::: DATA FOR PROCESSING

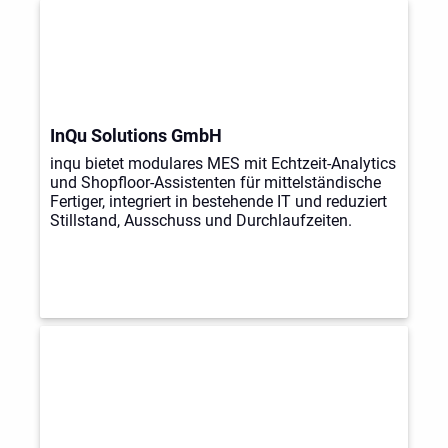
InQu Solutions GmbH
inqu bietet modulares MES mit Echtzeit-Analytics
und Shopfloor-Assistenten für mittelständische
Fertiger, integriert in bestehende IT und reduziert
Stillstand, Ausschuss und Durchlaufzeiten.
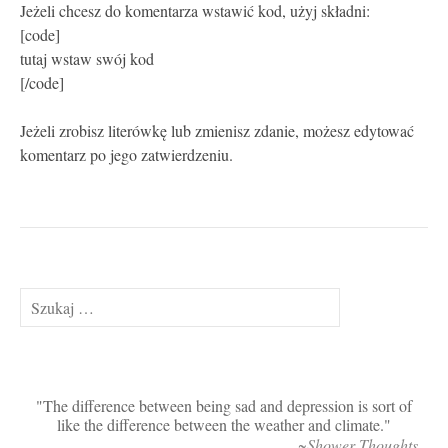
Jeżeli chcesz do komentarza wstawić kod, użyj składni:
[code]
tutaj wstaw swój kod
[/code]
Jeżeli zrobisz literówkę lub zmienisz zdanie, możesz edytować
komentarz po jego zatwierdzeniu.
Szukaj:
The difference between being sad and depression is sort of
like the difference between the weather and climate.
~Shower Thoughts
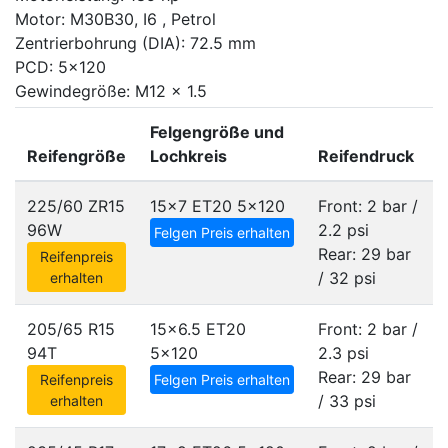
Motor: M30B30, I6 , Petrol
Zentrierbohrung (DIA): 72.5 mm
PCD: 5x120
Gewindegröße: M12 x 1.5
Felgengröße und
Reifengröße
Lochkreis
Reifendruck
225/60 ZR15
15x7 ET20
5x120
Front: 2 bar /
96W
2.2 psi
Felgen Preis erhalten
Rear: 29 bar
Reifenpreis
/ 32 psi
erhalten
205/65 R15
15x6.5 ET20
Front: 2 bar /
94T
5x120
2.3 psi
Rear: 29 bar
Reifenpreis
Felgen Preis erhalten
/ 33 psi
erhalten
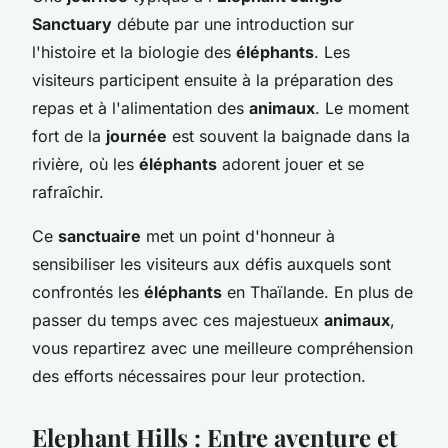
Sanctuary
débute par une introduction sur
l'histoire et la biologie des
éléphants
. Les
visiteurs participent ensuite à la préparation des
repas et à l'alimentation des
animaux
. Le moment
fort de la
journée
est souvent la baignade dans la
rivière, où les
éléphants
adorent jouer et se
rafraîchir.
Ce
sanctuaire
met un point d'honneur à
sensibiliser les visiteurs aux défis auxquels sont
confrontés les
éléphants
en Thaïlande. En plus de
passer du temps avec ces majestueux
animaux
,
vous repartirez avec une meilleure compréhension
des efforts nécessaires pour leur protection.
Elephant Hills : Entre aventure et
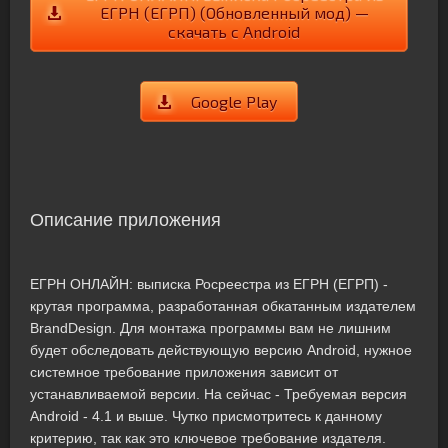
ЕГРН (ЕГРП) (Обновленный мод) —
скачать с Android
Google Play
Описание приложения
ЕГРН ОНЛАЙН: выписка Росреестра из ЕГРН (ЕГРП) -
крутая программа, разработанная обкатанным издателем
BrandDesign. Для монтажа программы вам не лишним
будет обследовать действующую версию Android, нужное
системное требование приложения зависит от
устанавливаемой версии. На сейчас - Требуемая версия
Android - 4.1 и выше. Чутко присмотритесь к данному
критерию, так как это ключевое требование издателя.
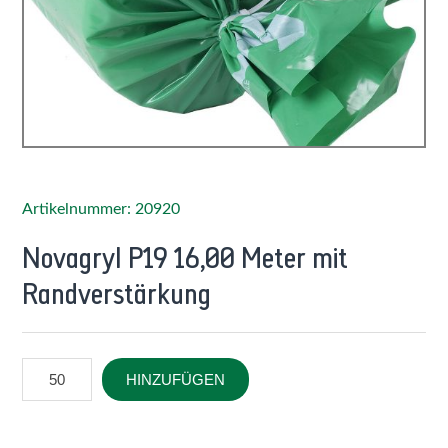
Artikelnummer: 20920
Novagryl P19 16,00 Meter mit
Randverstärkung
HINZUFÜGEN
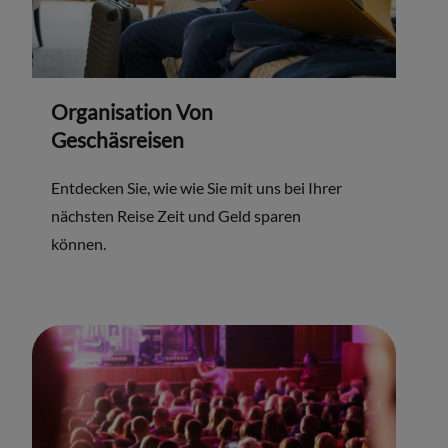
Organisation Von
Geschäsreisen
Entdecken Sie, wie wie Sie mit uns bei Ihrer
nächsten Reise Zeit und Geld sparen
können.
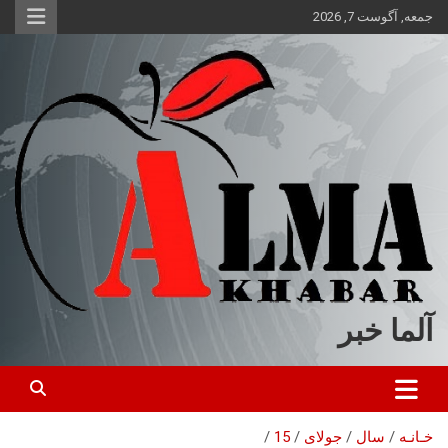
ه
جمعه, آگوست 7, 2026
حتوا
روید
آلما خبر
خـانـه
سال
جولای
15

::::::

= TASK REQUIREMENTS =
In the lines above, find the word "требование" and copy each line that contains it.

= RESPONSE AREA =
системное требование приложения зависит от
критерию, так как это ключевое требование издателя.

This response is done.